In 2024, the OECD quietly recorded a figure that should have dominated every education and labor-market headline: while the employment rate for immigrants across the bloc climbed to 65%, refugees remained stuck at just 54%—15 percentage points, or roughly two million jobs, behind native workers with comparable skills. This stark disparity, highlighted by an Italian pilot this year, showed that a modest package of early mentoring and subsidized internships could erase two-thirds of that gap in under 18 months at a per-participant cost of €3,000—barely the price of one semester in a regional vocational college. The clash between system‑wide inertia and pinpoint efficiency is intolerable. The time for action is now. Suppose we accept that networking and “who you know” still govern labor-market entry, then consigning people without inherited networks to the margins amounts to a policy choice, not an economic inevitability. This column argues that education systems must move from teaching human capital to brokering social capital—and must do so urgently.



Beyond Access: Redistributing Invisible Capital

The prevailing narrative of refugee employment still celebrates access—access to language classes, credential recognition, and basic job listings. That story misses the more profound asymmetry. Graduates from affluent households do not merely step through an open gate; they stroll along a corridor lined with relatives, alums, and family friends eager to vouch for them. Economists call this “bonding and bridging capital,” a concept that refers to the social connections and relationships that provide individuals with opportunities and resources. Yet, on the ground, it functions as a private job board that never posts publicly. Refugees, by definition, arrive without that invisible scaffold. Policies that stop at skills training, therefore, allow structural advantage to do its quiet work, converting missing introductions into lower wages and longer job searches. Until we confront that hidden inheritance, resettlement will keep mistaking human potential for human capital already realized.

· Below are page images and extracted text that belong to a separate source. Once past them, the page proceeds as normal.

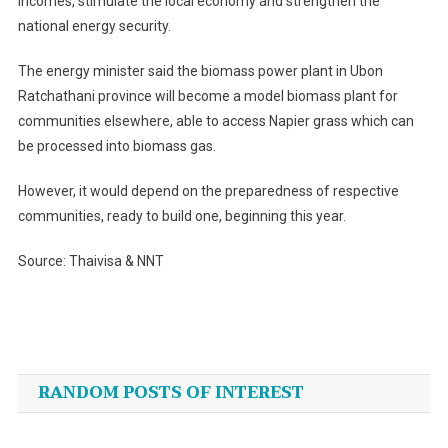
incomes, stimulate the local economy and strengthen the
national energy security.
The energy minister said the biomass power plant in Ubon
Ratchathani province will become a model biomass plant for
communities elsewhere, able to access Napier grass which can
be processed into biomass gas.
However, it would depend on the preparedness of respective
communities, ready to build one, beginning this year.
Source: Thaivisa & NNT
Post
navigation
RANDOM POSTS OF INTEREST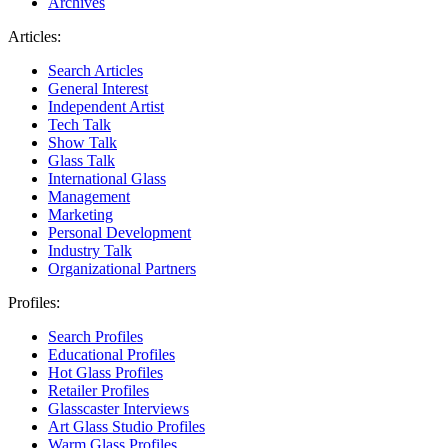
Archives
Articles:
Search Articles
General Interest
Independent Artist
Tech Talk
Show Talk
Glass Talk
International Glass
Management
Marketing
Personal Development
Industry Talk
Organizational Partners
Profiles:
Search Profiles
Educational Profiles
Hot Glass Profiles
Retailer Profiles
Glasscaster Interviews
Art Glass Studio Profiles
Warm Glass Profiles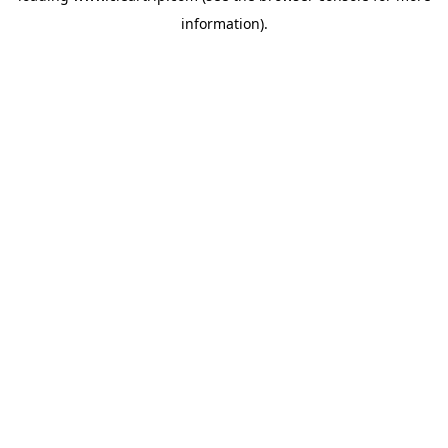
information)
.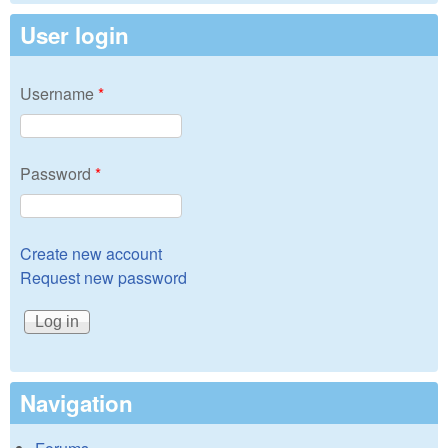
User login
Username
*
Password
*
Create new account
Request new password
Navigation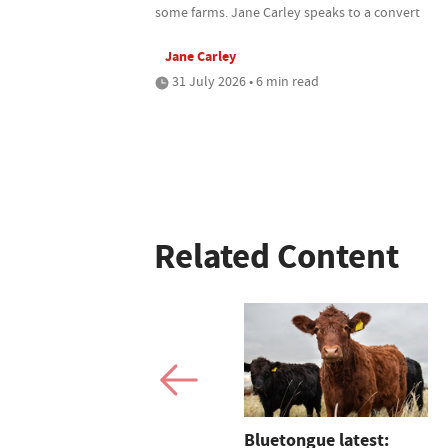
some farms. Jane Carley speaks to a convert
Jane Carley
31 July 2026 • 6 min read
Related Content
The Buckinghamshire
Bluetongue latest: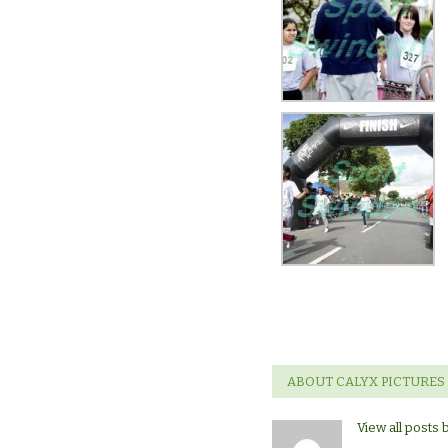
ABOUT CALYX PICTURES
View all posts 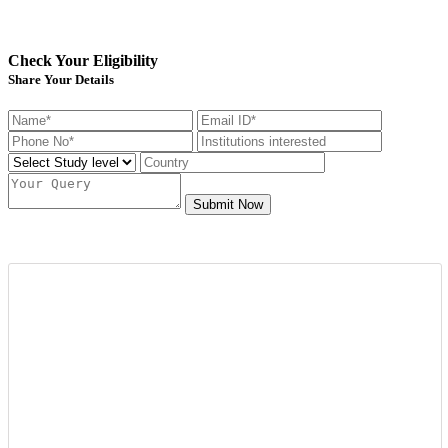
Check Your Eligibility
Share Your Details
Submit Now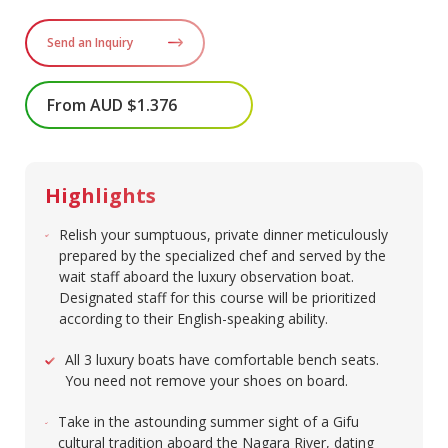
Send an Inquiry
From AUD $1.376
Highlights
Relish your sumptuous, private dinner meticulously
prepared by the specialized chef and served by the
wait staff aboard the luxury observation boat.
Designated staff for this course will be prioritized
according to their English-speaking ability. ​
All 3 luxury boats have comfortable bench seats.
You need not remove your shoes on board.​
Take in the astounding summer sight of a Gifu
cultural tradition aboard the Nagara River, dating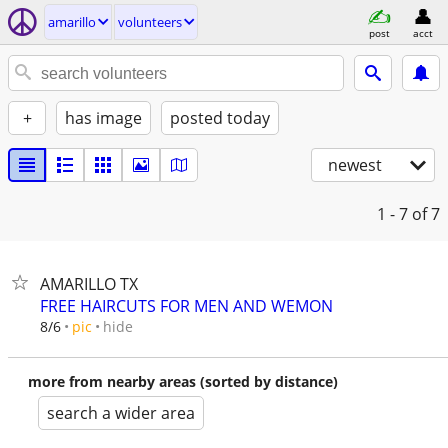
amarillo
volunteers
post
acct
+
has image
posted today
newest
1 - 7
of 7
AMARILLO TX
FREE HAIRCUTS FOR MEN AND WEMON
hide
8/6
pic
more from nearby areas (sorted by distance)
search a wider area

Treating network deficits as private misfortunes obscures their policy relevance. When Eurofound surveyed Ukrainian refugees last year, 42% identified the lack of local contacts as their single most significant barrier to stable work, outstripping language, housing, or recognition of qualifications. The implication is blunt: vocational curricula and resettlement agencies that fail to broker substantive ties into host‑country industries are not neutral; they reproduce structural advantage. Reframing the challenge as redistributing contacts, not merely credentials, foregrounds interventions that education leaders can control—structured mentoring, employer‑led internships, and mixed‑class project teams that build reputational bridges in real time. These interventions hold the promise of not just reducing the employment gap but also fostering a more inclusive and equitable society.

Networks compound in subtle but mathematically brutal ways. The same OECD chapter that tallied migrants’ entrepreneurial share notes that close to 80% of immigrant‑founded firms rely initially on financing or customer referrals flowing through kinship and community links. Absent those conduits, talent stalls. The pattern explains why refugees who do start businesses gravitate toward low‑margin retail aimed at co‑ethnic consumers; they rarely break into mainstream supply chains. By recognizing networks as public goods—and designing education policy to build them—governments can flip a feedback loop that currently entrenches disadvantages.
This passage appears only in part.